(Given entries begins)

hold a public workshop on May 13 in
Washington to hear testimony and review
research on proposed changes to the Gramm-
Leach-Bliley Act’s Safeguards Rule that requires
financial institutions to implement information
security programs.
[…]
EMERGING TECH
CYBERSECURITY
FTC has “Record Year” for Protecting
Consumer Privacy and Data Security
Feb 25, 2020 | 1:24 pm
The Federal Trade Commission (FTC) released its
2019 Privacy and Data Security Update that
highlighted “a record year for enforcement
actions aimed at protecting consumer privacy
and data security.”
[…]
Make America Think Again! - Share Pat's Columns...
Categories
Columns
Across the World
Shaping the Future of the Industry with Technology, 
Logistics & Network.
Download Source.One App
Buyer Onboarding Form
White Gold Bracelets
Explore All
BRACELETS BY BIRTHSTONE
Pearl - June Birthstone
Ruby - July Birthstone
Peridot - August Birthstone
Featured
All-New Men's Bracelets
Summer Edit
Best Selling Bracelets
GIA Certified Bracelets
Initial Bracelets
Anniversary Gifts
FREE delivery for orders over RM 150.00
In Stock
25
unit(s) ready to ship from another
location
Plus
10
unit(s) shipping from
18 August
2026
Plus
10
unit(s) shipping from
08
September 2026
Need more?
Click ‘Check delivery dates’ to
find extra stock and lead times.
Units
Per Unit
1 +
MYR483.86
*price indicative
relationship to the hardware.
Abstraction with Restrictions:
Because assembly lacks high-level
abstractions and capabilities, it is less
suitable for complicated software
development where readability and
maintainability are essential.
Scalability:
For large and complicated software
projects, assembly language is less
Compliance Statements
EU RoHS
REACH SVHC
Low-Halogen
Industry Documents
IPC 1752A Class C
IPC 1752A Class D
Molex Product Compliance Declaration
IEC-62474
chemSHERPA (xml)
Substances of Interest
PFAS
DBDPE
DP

(Given entries ends)

Could you output every entry from the listing above without altering a word?

hold a public workshop on May 13 in
Washington to hear testimony and review
research on proposed changes to the Gramm-
Leach-Bliley Act’s Safeguards Rule that requires
financial institutions to implement information
security programs.
[…]
EMERGING TECH
CYBERSECURITY
FTC has “Record Year” for Protecting
Consumer Privacy and Data Security
Feb 25, 2020 | 1:24 pm
The Federal Trade Commission (FTC) released its
2019 Privacy and Data Security Update that
highlighted “a record year for enforcement
actions aimed at protecting consumer privacy
and data security.”
[…]
Make America Think Again! - Share Pat's Columns...
Categories
Columns
Across the World
Shaping the Future of the Industry with Technology, 
Logistics & Network.
Download Source.One App
Buyer Onboarding Form
White Gold Bracelets
Explore All
BRACELETS BY BIRTHSTONE
Pearl - June Birthstone
Ruby - July Birthstone
Peridot - August Birthstone
Featured
All-New Men's Bracelets
Summer Edit
Best Selling Bracelets
GIA Certified Bracelets
Initial Bracelets
Anniversary Gifts
FREE delivery for orders over RM 150.00
In Stock
25
unit(s) ready to ship from another
location
Plus
10
unit(s) shipping from
18 August
2026
Plus
10
unit(s) shipping from
08
September 2026
Need more?
Click ‘Check delivery dates’ to
find extra stock and lead times.
Units
Per Unit
1 +
MYR483.86
*price indicative
relationship to the hardware.
Abstraction with Restrictions:
Because assembly lacks high-level
abstractions and capabilities, it is less
suitable for complicated software
development where readability and
maintainability are essential.
Scalability:
For large and complicated software
projects, assembly language is less
Compliance Statements
EU RoHS
REACH SVHC
Low-Halogen
Industry Documents
IPC 1752A Class C
IPC 1752A Class D
Molex Product Compliance Declaration
IEC-62474
chemSHERPA (xml)
Substances of Interest
PFAS
DBDPE
DP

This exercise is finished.